In 2007, I attended a workshop with Carol Gaab, who taught us some basic Hebrew using TPRS®.  By the end of the workshop, I was bursting with excitement.  As I drove back home, I kept repeating to myself, "This makes so much sense!  This is how the brain learns languages!  This is how I want to teach!"

For the rest of the school year, I experimented with TPRS® with one class, an 80-minute Spanish 1 block that had only ten students.  The kids responded enthusiastically and I was hooked.

The next year, I tried to use TPRS® with all of my classes.  It was an enormous challenge.  I struggled with the scope and sequence of my curriculum.  My students thought a lot of TPRS® stories were dumb.  I had difficulty managing my classes in the more free-flowing, story-asking environment.  Once in awhile, all of the pieces would come together and I would see the potential of this method.  The next day, my lesson would flop and I would wonder what I was doing wrong.  I read every book I could find on TPRS® (there were no blogs back then) and tried to put the ideas in the books into practice.  I tried, failed, picked myself back up, and tried again.

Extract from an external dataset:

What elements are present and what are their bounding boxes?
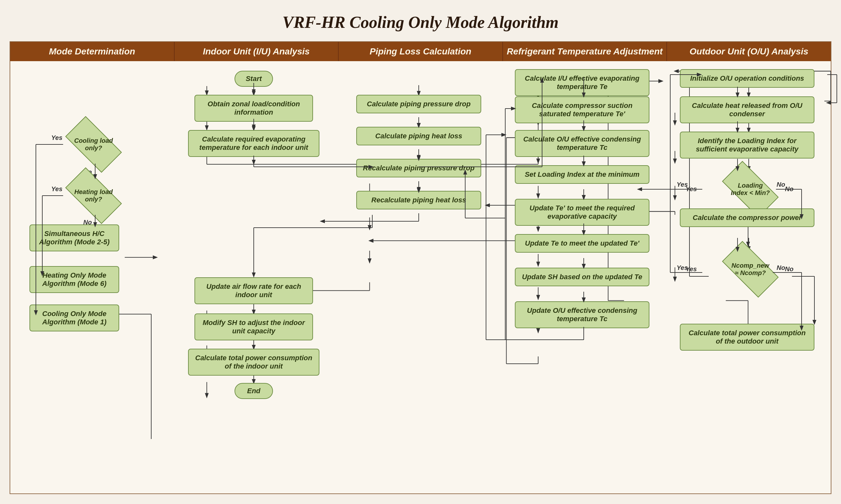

Every year, TPRS® became a little easier.  I built up a repertoire of stories, discovered what worked for my personality and teaching style, and found ways to engage my students in the lessons.  By my fifth year of teaching, I was seeing success in my classroom on a daily basis.

The purpose of this blog is to share resources, insights, and ideas I have collected in ten years of teaching with stories and comprehensible input.  Because I currently teach elementary school, most of the posts will be about teaching younger students.  However, occasional posts will reflect my previous experience in middle and high school.  Whether you are a seasoned TPRS® teacher or are just beginning your journey of teaching with this method, I hope the information on this blog is helpful.  We all become better teachers when we work together.